Женщина идет вперед, она покрыта вуалью и сутулится. Иисус кладет лампаду на камень рядом с Собой. «Говори». Его приказ настолько строг и суров, а Он настолько Божествен, что женщина вместо того, чтобы подойти и заговорить, отступает и ссутуливается еще больше, продолжая молчать.
«Говори, говорю тебе. Ты хотела Меня видеть. Я пришел. Говори», — говорит Он с оттенком доброты в голосе.

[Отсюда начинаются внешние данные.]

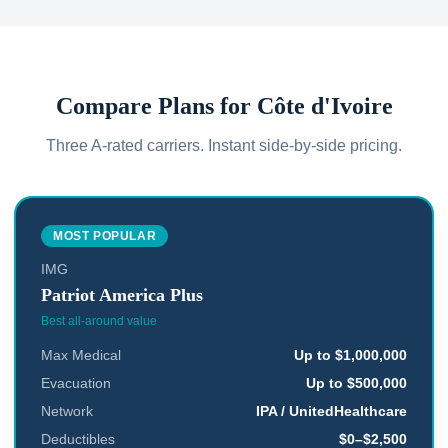
Compare Plans for
Côte d'Ivoire
Three A-rated carriers. Instant side-by-side pricing.
MOST POPULAR
IMG
Patriot America Plus
Best all-around value
Max Medical
Up to $1,000,000
Evacuation
Up to $500,000
Network
IPA / UnitedHealthcare
Deductibles
$0–$2,500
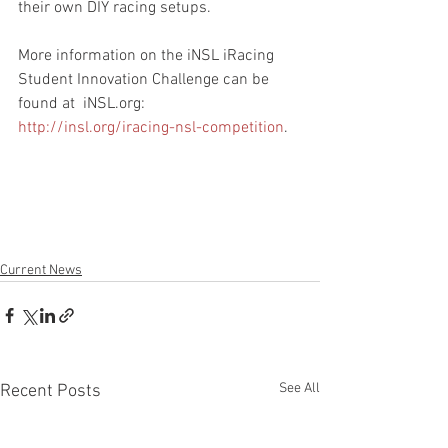
their own DIY racing setups.
More information on the iNSL iRacing 
Student Innovation Challenge can be 
found at  iNSL.org: 
http://insl.org/iracing-nsl-competition
.
Current News
See All
Recent Posts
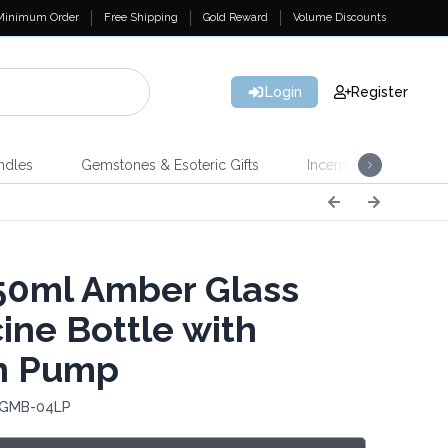
Minimum Order
Free Shipping
Gold Reward
Volume Discounts
Login
Register
ndles
Gemstones & Esoteric Gifts
Incense
Home 
0ml Amber Glass
ine Bottle with
n Pump
 GMB-04LP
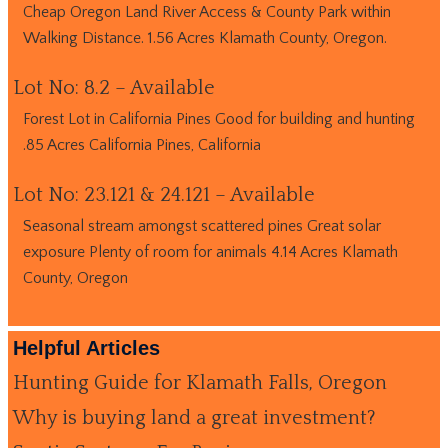
Cheap Oregon Land River Access & County Park within
Walking Distance. 1.56 Acres Klamath County, Oregon.
Lot No: 8.2 – Available
Forest Lot in California Pines Good for building and hunting
.85 Acres California Pines, California
Lot No: 23.121 & 24.121 – Available
Seasonal stream amongst scattered pines Great solar
exposure Plenty of room for animals 4.14 Acres Klamath
County, Oregon
Helpful Articles
Hunting Guide for Klamath Falls, Oregon
Why is buying land a great investment?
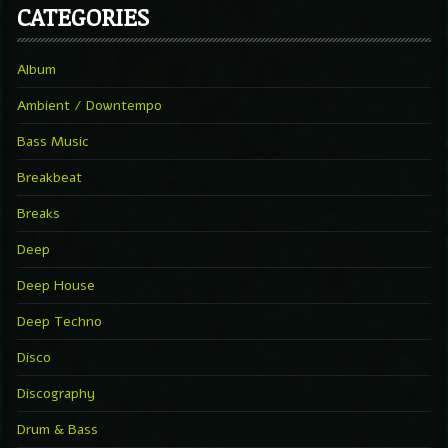
CATEGORIES
Album
Ambient / Downtempo
Bass Music
Breakbeat
Breaks
Deep
Deep House
Deep Techno
Disco
Discography
Drum & Bass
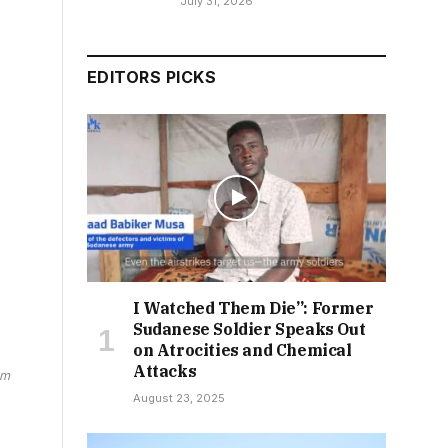
July 31, 2026
EDITORS PICKS
I Watched Them Die”: Former
Sudanese Soldier Speaks Out
on Atrocities and Chemical
Attacks
am
August 23, 2025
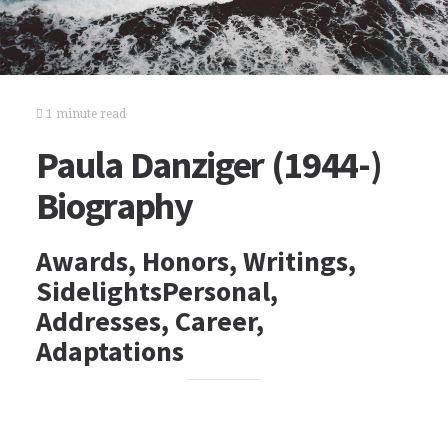
1 minute read
Paula Danziger (1944-)
Biography
Awards, Honors, Writings,
SidelightsPersonal,
Addresses, Career,
Adaptations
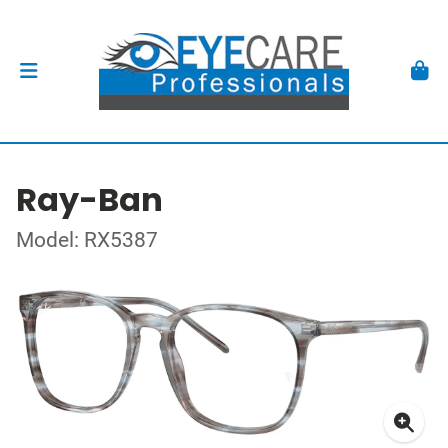
Ray-Ban
Model: RX5387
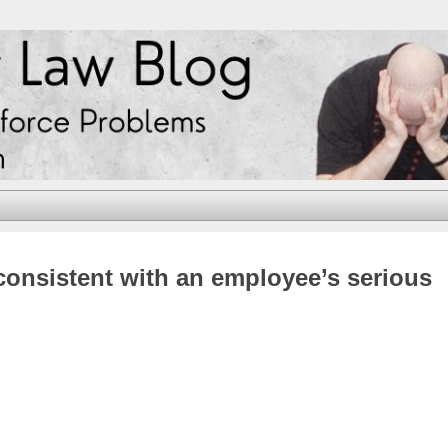
consistent with an employee’s serious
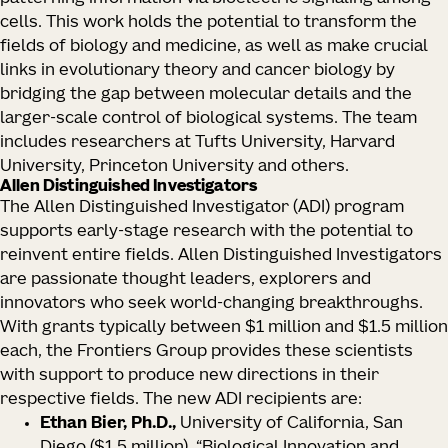
cells. This work holds the potential to transform the
fields of biology and medicine, as well as make crucial
links in evolutionary theory and cancer biology by
bridging the gap between molecular details and the
larger-scale control of biological systems. The team
includes researchers at Tufts University, Harvard
University, Princeton University and others.
Allen Distinguished Investigators
The Allen Distinguished Investigator (ADI) program
supports early-stage research with the potential to
reinvent entire fields. Allen Distinguished Investigators
are passionate thought leaders, explorers and
innovators who seek world-changing breakthroughs.
With grants typically between $1 million and $1.5 million
each, the Frontiers Group provides these scientists
with support to produce new directions in their
respective fields. The new ADI recipients are:
Ethan Bier, Ph.D.,
University of California, San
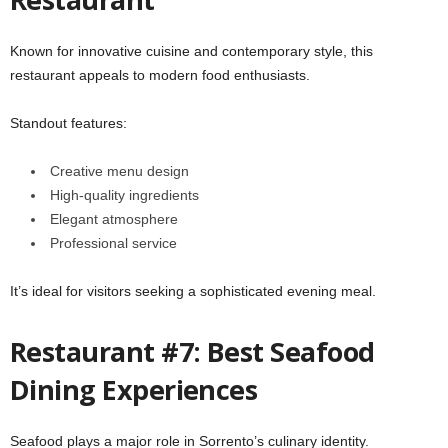
Known for innovative cuisine and contemporary style, this
restaurant appeals to modern food enthusiasts.
Standout features:
Creative menu design
High-quality ingredients
Elegant atmosphere
Professional service
It’s ideal for visitors seeking a sophisticated evening meal.
Restaurant #7: Best Seafood
Dining Experiences
Seafood plays a major role in Sorrento’s culinary identity.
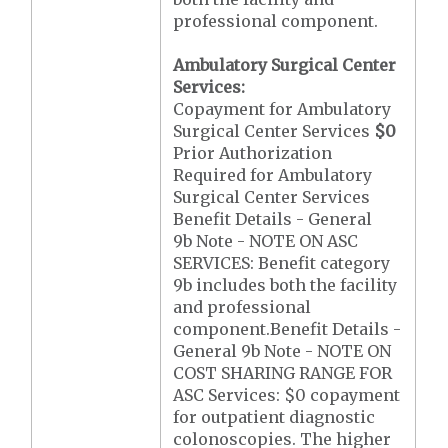
professional component.
Ambulatory Surgical Center
Services:
Copayment for Ambulatory
Surgical Center Services
$0
Prior Authorization
Required for Ambulatory
Surgical Center Services
Benefit Details - General
9b Note - NOTE ON ASC
SERVICES: Benefit category
9b includes both the facility
and professional
component.Benefit Details -
General 9b Note - NOTE ON
COST SHARING RANGE FOR
ASC Services: $0 copayment
for outpatient diagnostic
colonoscopies. The higher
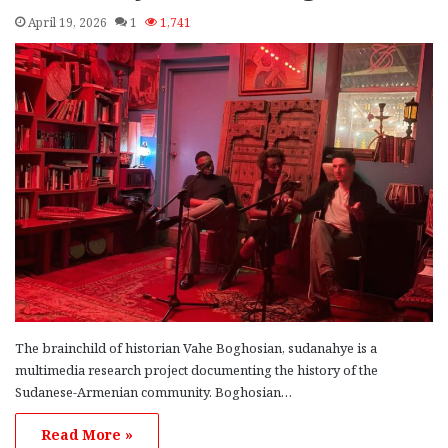
April 19, 2026
1
1,741
The brainchild of historian Vahe Boghosian, sudanahye is a
multimedia research project documenting the history of the
Sudanese-Armenian community. Boghosian…
Read More »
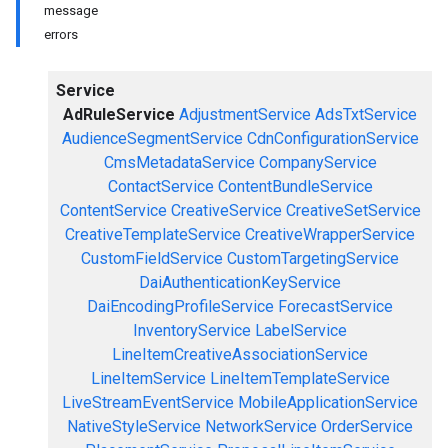
message
errors
Service
AdRuleService
AdjustmentService
AdsTxtService
AudienceSegmentService
CdnConfigurationService
CmsMetadataService
CompanyService
ContactService
ContentBundleService
ContentService
CreativeService
CreativeSetService
CreativeTemplateService
CreativeWrapperService
CustomFieldService
CustomTargetingService
DaiAuthenticationKeyService
DaiEncodingProfileService
ForecastService
InventoryService
LabelService
LineItemCreativeAssociationService
LineItemService
LineItemTemplateService
LiveStreamEventService
MobileApplicationService
NativeStyleService
NetworkService
OrderService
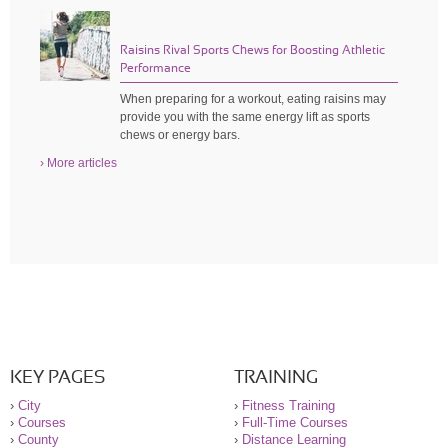
Raisins Rival Sports Chews for Boosting Athletic
Performance
When preparing for a workout, eating raisins may
provide you with the same energy lift as sports
chews or energy bars.
› More articles
KEY PAGES
TRAINING
›
City
›
Fitness Training
›
Courses
›
Full-Time Courses
›
County
›
Distance Learning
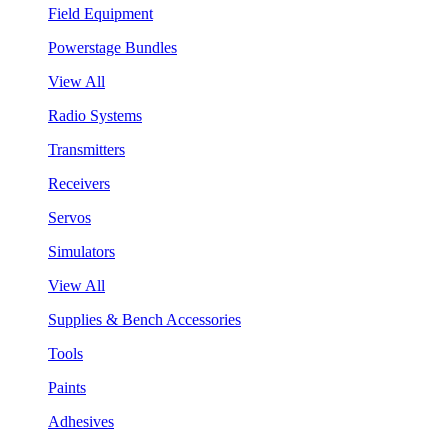
Field Equipment
Powerstage Bundles
View All
Radio Systems
Transmitters
Receivers
Servos
Simulators
View All
Supplies & Bench Accessories
Tools
Paints
Adhesives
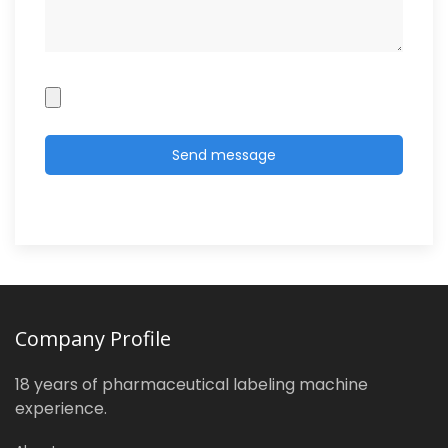
Company Profile
18 years of pharmaceutical labeling machine
experience.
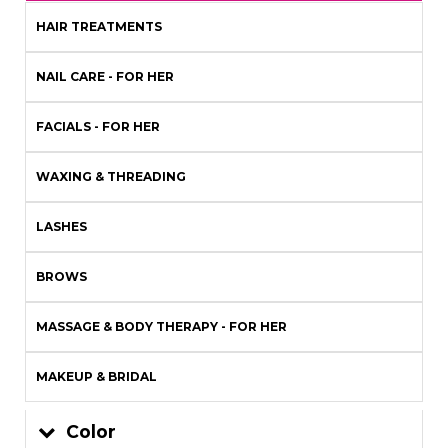
HAIR TREATMENTS
NAIL CARE - FOR HER
FACIALS - FOR HER
WAXING & THREADING
LASHES
BROWS
MASSAGE & BODY THERAPY - FOR HER
MAKEUP & BRIDAL
Color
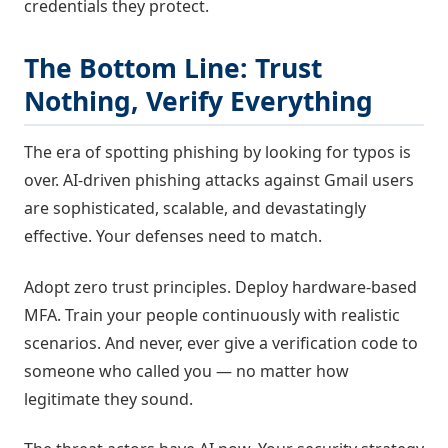
credentials they protect.
The Bottom Line: Trust
Nothing, Verify Everything
The era of spotting phishing by looking for typos is
over. AI-driven phishing attacks against Gmail users
are sophisticated, scalable, and devastatingly
effective. Your defenses need to match.
Adopt zero trust principles. Deploy hardware-based
MFA. Train your people continuously with realistic
scenarios. And never, ever give a verification code to
someone who called you — no matter how
legitimate they sound.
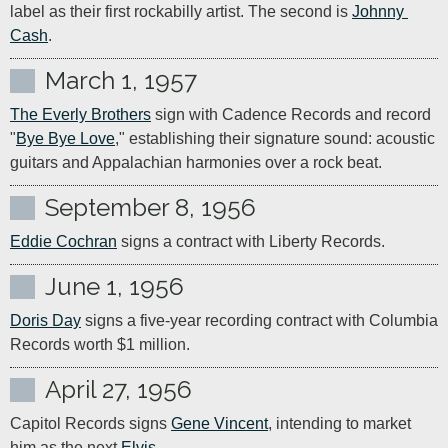
label as their first rockabilly artist. The second is 
Johnny 
Cash
.
March 1, 1957
The Everly Brothers
 sign with Cadence Records and record 
"
Bye Bye Love
," establishing their signature sound: acoustic 
guitars and Appalachian harmonies over a rock beat.
September 8, 1956
Eddie Cochran
 signs a contract with Liberty Records.
June 1, 1956
Doris Day
 signs a five-year recording contract with Columbia 
Records worth $1 million.
April 27, 1956
Capitol Records signs 
Gene Vincent
, intending to market 
him as the next 
Elvis
.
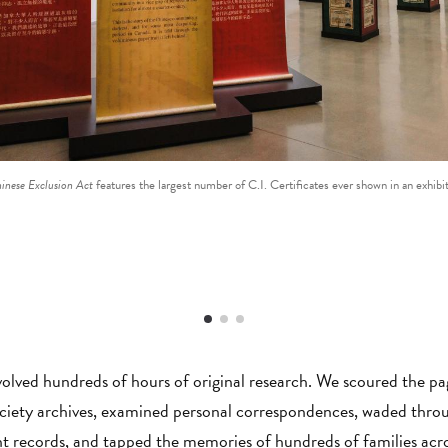
hinese Exclusion Act
features the largest number of C.I. Certificates ever shown in an exhibi
volved hundreds of hours of original research. We scoured the pa
ociety archives, examined personal correspondences, waded throug
 records, and tapped the memories of hundreds of families acr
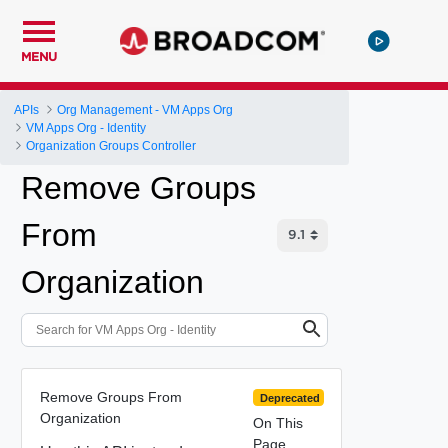
MENU
APIs
Org Management - VM Apps Org
VM Apps Org - Identity
Organization Groups Controller
Remove Groups
From
Organization
Remove Groups From
Deprecated
Organization
On This
Page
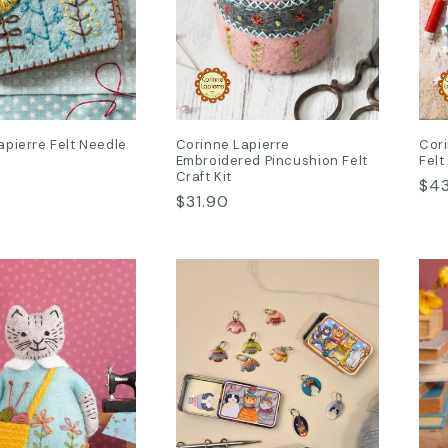
apierre Felt Needle
Corinne Lapierre
Cori
Embroidered Pincushion Felt
Felt
Craft Kit
Reg
$4
Regular
$31.90
pri
price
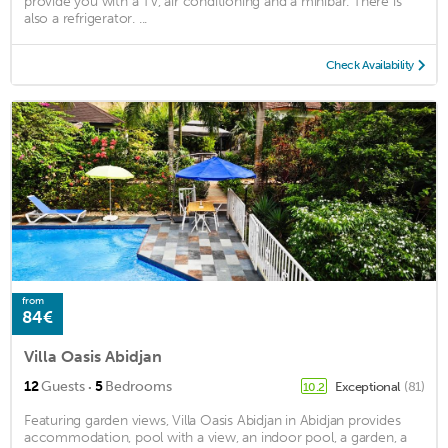
provide you with a TV, air conditioning and a minibar. There is
also a refrigerator. ...
Check Availability
from
84€
Villa Oasis Abidjan
·
12
Guests
5
Bedrooms
Exceptional
(81)
10.2
Featuring garden views, Villa Oasis Abidjan in Abidjan provides
accommodation, pool with a view, an indoor pool, a garden, a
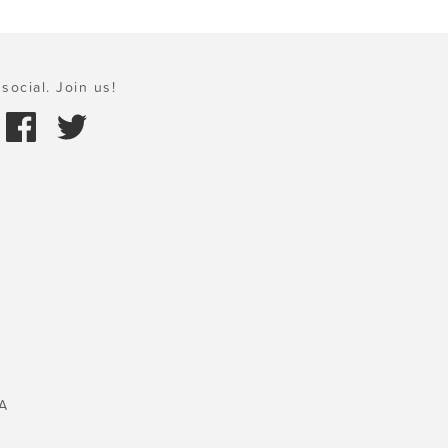
social. Join us!
A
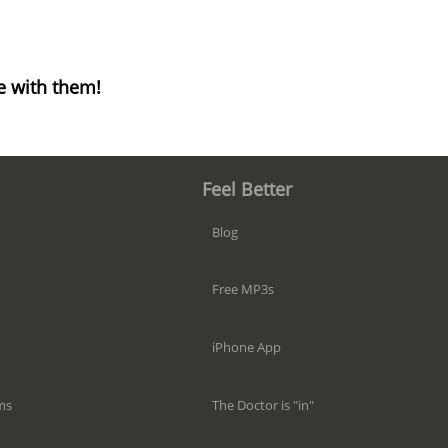
e with them!
Feel Better
Blog
Free MP3s
iPhone App
The Doctor is "in"
ms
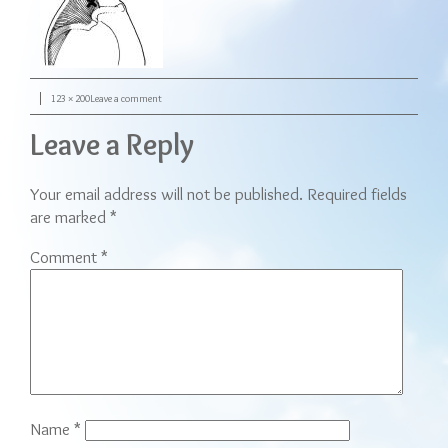
Posted on
Full size
on image_referred_pain
123 × 200
Leave a comment
Leave a Reply
Your email address will not be published.
Required fields
are marked
*
Comment
*
Name
*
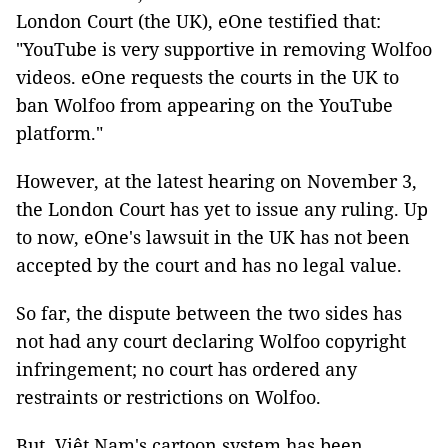
London Court (the UK), eOne testified that:
"YouTube is very supportive in removing Wolfoo
videos. eOne requests the courts in the UK to
ban Wolfoo from appearing on the YouTube
platform."
However, at the latest hearing on November 3,
the London Court has yet to issue any ruling. Up
to now, eOne's lawsuit in the UK has not been
accepted by the court and has no legal value.
So far, the dispute between the two sides has
not had any court declaring Wolfoo copyright
infringement; no court has ordered any
restraints or restrictions on Wolfoo.
But, Việt Nam's cartoon system has been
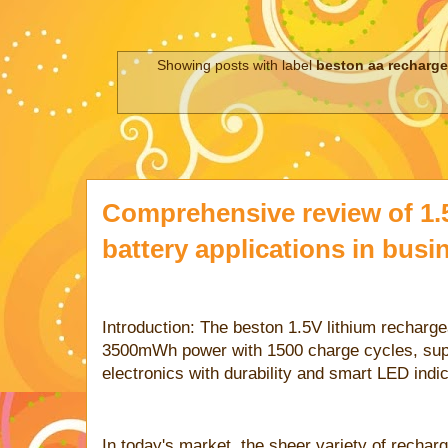
Showing posts with label
beston aa recharge
Comprehensive review of 1.
battery applications in busi
Introduction: The beston 1.5V lithium recharge
3500mWh power with 1500 charge cycles, supp
electronics with durability and smart LED indic
In today's market, the sheer variety of recha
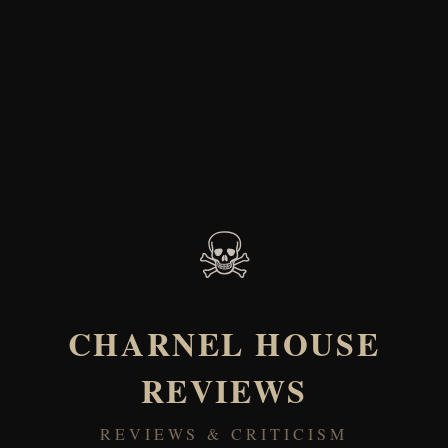
☠
CHARNEL HOUSE
REVIEWS
REVIEWS & CRITICISM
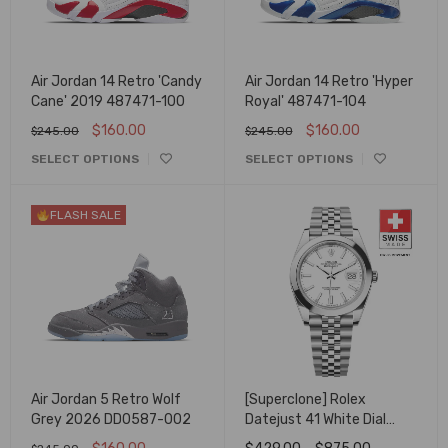
Air Jordan 14 Retro 'Candy
Air Jordan 14 Retro 'Hyper
Cane' 2019 487471-100
Royal' 487471-104
$
160.00
$
160.00
$
245.00
$
245.00
SELECT OPTIONS
SELECT OPTIONS
FLASH SALE
Air Jordan 5 Retro Wolf
[Superclone] Rolex
Grey 2026 DD0587-002
Datejust 41 White Dial
Smooth Bezel Jubilee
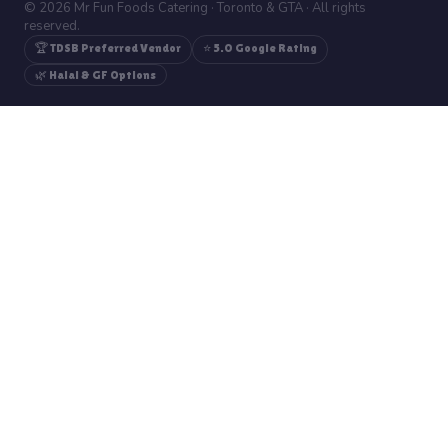
© 2026 Mr Fun Foods Catering · Toronto & GTA · All rights
reserved.
🏆 TDSB Preferred Vendor
⭐ 5.0 Google Rating
🌿 Halal & GF Options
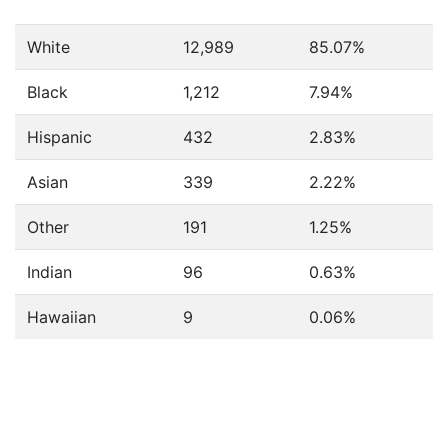
White
12,989
85.07%
Black
1,212
7.94%
Hispanic
432
2.83%
Asian
339
2.22%
Other
191
1.25%
Indian
96
0.63%
Hawaiian
9
0.06%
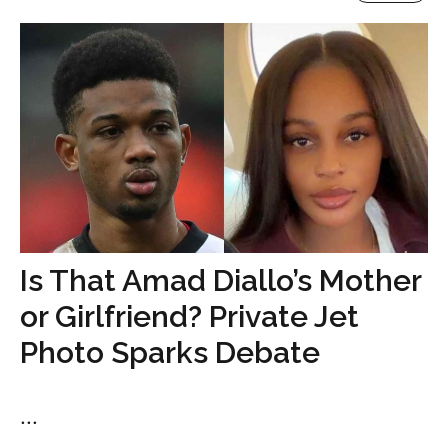
Is That Amad Diallo’s Mother
or Girlfriend? Private Jet
Photo Sparks Debate
...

Молчание. «Тогда буду говорить Я. Я спрашиваю тебя: почему ты так сильно возненавидела Меня, что служишь тем, кто желает Моей гибели и хотят достичь этого любыми способами, и ищут все возможные причины для этого? Скажи мне. Что плохого Я сделал тебе, о несчастная женщина? Какое зло ты получила от Человека, Который даже не посмеялся над тобой в Своем сердце за образ жизни, пользующийся дурной славой, который ты ведешь? Что? Разве ты была развращена Человеком, Который даже в сердце Своем не пожелал тебя, что ты возненавидела Его больше, чем ненавидишь тех, кто развратил тебя и презирают тебя каждый раз, когда они приходят к тебе. Отвечай Мне! Что сделал тебе Иисус из Назарета, Иисус сын человеческий, Которого ты едва ли узнаешь в лицо, встретившись с Ним на улице города, с Иисусом, Который не знает тебя в лицо и не прибегает к осторожности, учитывая твою дурную славу, и ищет только грязный искаженный образ твоей души, чтобы ознакомиться с ним и исцелить его? Так говори же!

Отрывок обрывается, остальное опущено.